In order to control the specifics of supplies, the European Commission initially tried to obtain a mandate from EU countries for negotiations with Russia on the conditions for building the gas pipeline – but without success. According to EU legislation, these decisions remain with member countries and Brussels only has a consultative voice in this process. “We do not prohibit the construction of any pipelines, including Nord Stream 2,” declared Klaus-Dieter Borchardt, representative of the European Commission’s Directorate-General for Energy. According to Borchardt, all gas pipelines in EU territory must submit to unified rules, including gas pipelines coming from other countries. The question is about the principles of the Third Energy Package, whose provisions Nord Stream 2 is not covered by. In November 2017, the European Commission suggested amendments to EU law which should have extended existing EU norms to the infrastructure by which gas reaches Europe. This step led to a multitude of legal discrepancies, linked with the several jurisdictions under which the gas pipeline falls. Resolving these legal obstacles could take years. The European Council’s legal service also gave a negative reaction to the European Commission’s suggested amendments to the EU Gas Directive. The lawyers reached the conclusion that these drafting changes could involve economic losses for Brussels and would also contradict Articles 56 and 68 of the UN Convention on the Law of the Sea.

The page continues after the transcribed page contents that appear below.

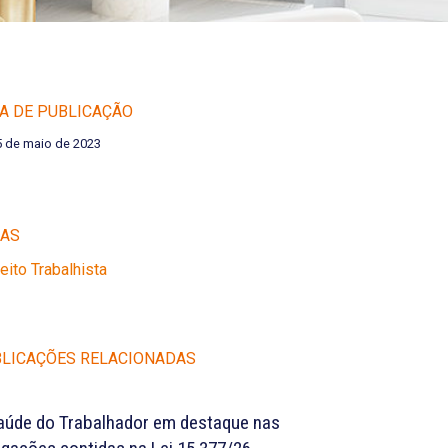
A DE PUBLICAÇÃO
5 de maio de 2023
EAS
reito Trabalhista
LICAÇÕES RELACIONADAS
aúde do Trabalhador em destaque nas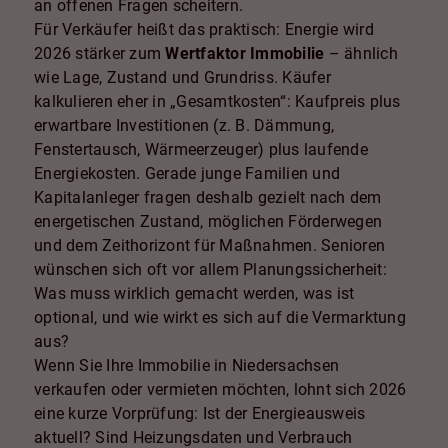
an offenen Fragen scheitern.
Für Verkäufer heißt das praktisch: Energie wird
2026 stärker zum
Wertfaktor Immobilie
– ähnlich
wie Lage, Zustand und Grundriss. Käufer
kalkulieren eher in „Gesamtkosten“: Kaufpreis plus
erwartbare Investitionen (z. B. Dämmung,
Fenstertausch, Wärmeerzeuger) plus laufende
Energiekosten. Gerade junge Familien und
Kapitalanleger fragen deshalb gezielt nach dem
energetischen Zustand, möglichen Förderwegen
und dem Zeithorizont für Maßnahmen. Senioren
wünschen sich oft vor allem Planungssicherheit:
Was muss wirklich gemacht werden, was ist
optional, und wie wirkt es sich auf die Vermarktung
aus?
Wenn Sie Ihre Immobilie in Niedersachsen
verkaufen oder vermieten möchten, lohnt sich 2026
eine kurze Vorprüfung: Ist der Energieausweis
aktuell? Sind Heizungsdaten und Verbrauch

The Commission’s suggestion was received with disquiet in Germany – Berlin drew its own legal conclusion, which refers in particular to the fact that “the Federal Republic does not see a single comprehensible argument” to adopt the changes.
From the point of view of the German leadership, rejecting Nord Stream 2 looks like an attempt to catch a weak wifi signal from one’s neighbours when you are being offered a high-speed cable connection straight into your home.

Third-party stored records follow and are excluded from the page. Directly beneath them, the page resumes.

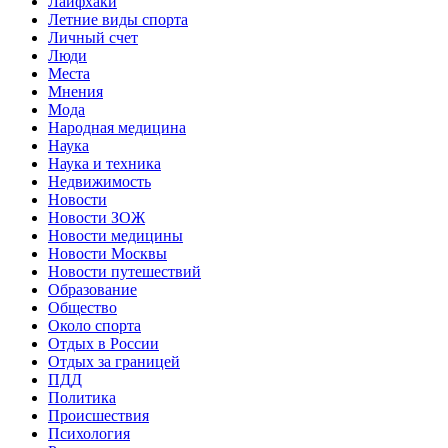
Лайфхаки
Летние виды спорта
Личный счет
Люди
Места
Мнения
Мода
Народная медицина
Наука
Наука и техника
Недвижимость
Новости
Новости ЗОЖ
Новости медицины
Новости Москвы
Новости путешествий
Образование
Общество
Около спорта
Отдых в России
Отдых за границей
ПДД
Политика
Происшествия
Психология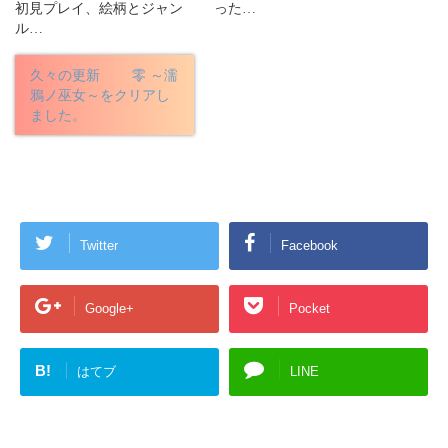
初見プレイ、絵柄とジャン
った…
ル…
久々の更新 零 ～濡
鴉ノ巫女～をクリアし
ました。
Twitter
Facebook
Google+
Pocket
B!
はてブ
LINE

Germany points to the fact that such substantive amendments to EU gas legislation cannot be introduced without detailed discussion and study with all EU member countries. Otherwise in the long term, such a reform would lead to a reduction in the EU’s energy security and an increase in gas prices for end users.
Improvement of the legislation will probably continue, but this will not have an influence on the construction of Nord Stream 2.
The climate and environment play a not insignificant fact in the current process. In order to fulfil its obligations under the Paris climate agreement, the EU must steadily replace its coal use with cleaner fuels, among which natural gas is the cheapest and most accessible. But until now, coal has made up about a quarter of the EU’s energy balance.
According to research by the ClimateAnalytics climate study institute, to achieve the aims set out in the Paris agreements, of limiting global warning to 2℃ by 2050, the volume of greenhouse gas emissions in Europe must fall to 6.5 billion tonnes, to 80% below the level in 1990. But without sharply reducing the use of coal as a fuel, this is simply not possible.
The confrontation between the supporters and opponents of Nord Stream 2 is evidence of significant contradictions within the European Union. At this stage it is difficult to predict whether economic pragmatism or the political situation will prevail in this confrontation. However, it is possible to assert with confidence that there will be shift in the implementation of the project. In all probability this will be in the form of postponing the laying of the pipeline. However, there is no need to doubt that a bridge over troubled Baltic water will eventually be built.